◆ Exercise
Print the listing exactly as it stands, and skip any pictures in it.
+===+
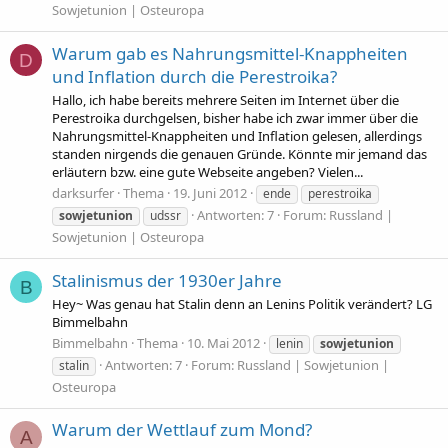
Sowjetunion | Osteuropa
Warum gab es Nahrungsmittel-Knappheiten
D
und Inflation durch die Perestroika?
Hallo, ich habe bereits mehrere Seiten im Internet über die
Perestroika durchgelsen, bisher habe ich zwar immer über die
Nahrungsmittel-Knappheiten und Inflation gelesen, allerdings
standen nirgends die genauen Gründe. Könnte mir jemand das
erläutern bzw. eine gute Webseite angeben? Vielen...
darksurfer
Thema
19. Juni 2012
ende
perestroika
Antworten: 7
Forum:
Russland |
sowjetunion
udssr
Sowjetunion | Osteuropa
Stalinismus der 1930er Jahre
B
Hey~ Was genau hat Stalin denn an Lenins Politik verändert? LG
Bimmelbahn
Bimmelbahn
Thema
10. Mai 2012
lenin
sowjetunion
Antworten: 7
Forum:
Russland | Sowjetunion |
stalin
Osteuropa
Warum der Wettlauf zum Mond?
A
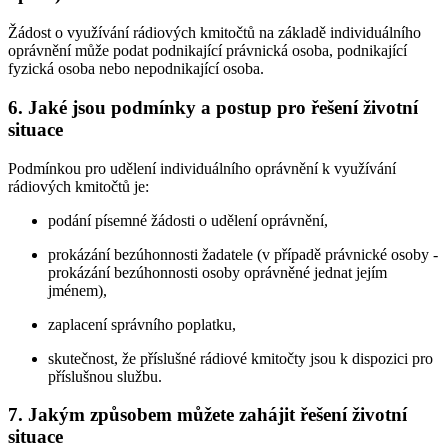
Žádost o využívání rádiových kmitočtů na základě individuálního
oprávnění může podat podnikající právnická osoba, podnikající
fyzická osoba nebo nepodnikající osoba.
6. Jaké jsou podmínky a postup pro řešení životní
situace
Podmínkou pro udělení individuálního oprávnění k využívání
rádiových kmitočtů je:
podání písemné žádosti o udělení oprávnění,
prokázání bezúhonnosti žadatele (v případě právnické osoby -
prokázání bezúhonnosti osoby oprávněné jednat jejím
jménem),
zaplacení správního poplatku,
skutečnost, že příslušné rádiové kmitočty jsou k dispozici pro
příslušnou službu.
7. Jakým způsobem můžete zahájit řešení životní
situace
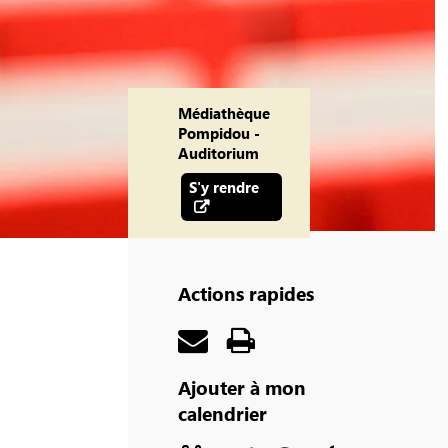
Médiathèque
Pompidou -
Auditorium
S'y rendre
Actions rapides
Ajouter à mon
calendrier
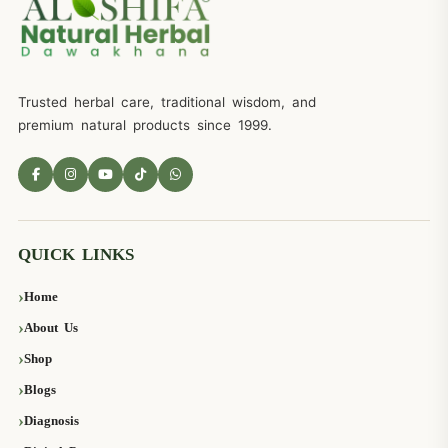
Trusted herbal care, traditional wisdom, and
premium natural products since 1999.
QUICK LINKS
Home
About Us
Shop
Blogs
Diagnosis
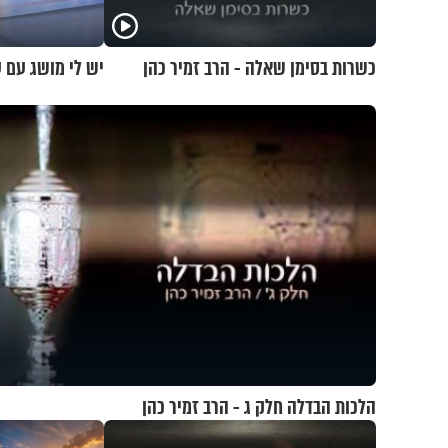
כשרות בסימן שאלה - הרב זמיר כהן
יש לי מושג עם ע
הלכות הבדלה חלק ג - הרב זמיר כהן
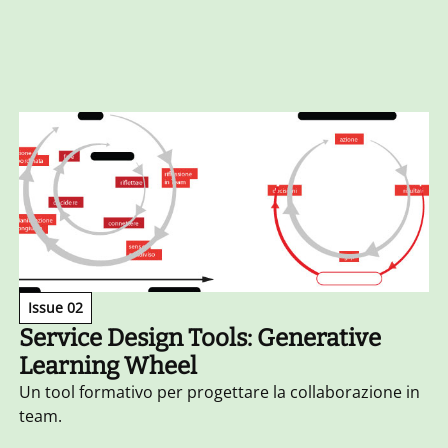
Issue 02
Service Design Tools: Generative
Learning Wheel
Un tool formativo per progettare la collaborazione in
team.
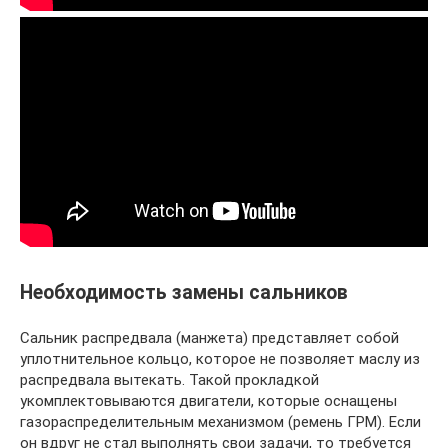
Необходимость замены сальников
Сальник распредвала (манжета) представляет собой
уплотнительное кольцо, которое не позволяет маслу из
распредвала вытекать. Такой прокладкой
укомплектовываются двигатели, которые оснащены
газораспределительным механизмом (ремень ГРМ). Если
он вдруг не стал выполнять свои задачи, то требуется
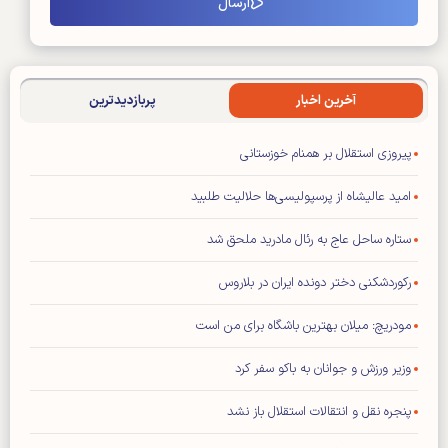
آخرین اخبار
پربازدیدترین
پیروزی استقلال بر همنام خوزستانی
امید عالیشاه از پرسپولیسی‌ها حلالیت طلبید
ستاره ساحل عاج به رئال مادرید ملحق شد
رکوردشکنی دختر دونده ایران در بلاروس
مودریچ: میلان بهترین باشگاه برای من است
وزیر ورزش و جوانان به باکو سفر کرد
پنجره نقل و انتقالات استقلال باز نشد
+===+
◆ Finished task
Sowjetunion | Osteuropa
Warum gab es Nahrungsmittel-Knappheiten
D
und Inflation durch die Perestroika?
Hallo, ich habe bereits mehrere Seiten im Internet über die
Perestroika durchgelsen, bisher habe ich zwar immer über die
Nahrungsmittel-Knappheiten und Inflation gelesen, allerdings
standen nirgends die genauen Gründe. Könnte mir jemand das
erläutern bzw. eine gute Webseite angeben? Vielen...
darksurfer
Thema
19. Juni 2012
ende
perestroika
Antworten: 7
Forum:
Russland |
sowjetunion
udssr
Sowjetunion | Osteuropa
Stalinismus der 1930er Jahre
B
Hey~ Was genau hat Stalin denn an Lenins Politik verändert? LG
Bimmelbahn
Bimmelbahn
Thema
10. Mai 2012
lenin
sowjetunion
Antworten: 7
Forum:
Russland | Sowjetunion |
stalin
Osteuropa
Warum der Wettlauf zum Mond?
A
Žádost o využívání rádiových kmitočtů na základě individuálního
oprávnění může podat podnikající právnická osoba, podnikající
fyzická osoba nebo nepodnikající osoba.
6. Jaké jsou podmínky a postup pro řešení životní
situace
Podmínkou pro udělení individuálního oprávnění k využívání
rádiových kmitočtů je:
podání písemné žádosti o udělení oprávnění,
prokázání bezúhonnosti žadatele (v případě právnické osoby -
prokázání bezúhonnosti osoby oprávněné jednat jejím
jménem),
zaplacení správního poplatku,
skutečnost, že příslušné rádiové kmitočty jsou k dispozici pro
příslušnou službu.
7. Jakým způsobem můžete zahájit řešení životní
situace
Médiathèque
Pompidou -
Auditorium
S'y rendre
Actions rapides
Ajouter à mon
calendrier
Trusted herbal care, traditional wisdom, and
premium natural products since 1999.
QUICK LINKS
Home
About Us
Shop
Blogs
Diagnosis
כשרות בסימן שאלה - הרב זמיר כהן
יש לי מושג עם ע
הלכות הבדלה חלק ג - הרב זמיר כהן
Issue 02
Service Design Tools: Generative
Learning Wheel
Un tool formativo per progettare la collaborazione in
team.
Необходимость замены сальников
Сальник распредвала (манжета) представляет собой
уплотнительное кольцо, которое не позволяет маслу из
распредвала вытекать. Такой прокладкой
укомплектовываются двигатели, которые оснащены
газораспределительным механизмом (ремень ГРМ). Если
он вдруг не стал выполнять свои задачи, то требуется
آخرین اخبار
پربازدیدترین
پیروزی استقلال بر همنام خوزستانی
امید عالیشاه از پرسپولیسی‌ها حلالیت طلبید
ستاره ساحل عاج به رئال مادرید ملحق شد
رکوردشکنی دختر دونده ایران در بلاروس
مودریچ: میلان بهترین باشگاه برای من است
وزیر ورزش و جوانان به باکو سفر کرد
پنجره نقل و انتقالات استقلال باز نشد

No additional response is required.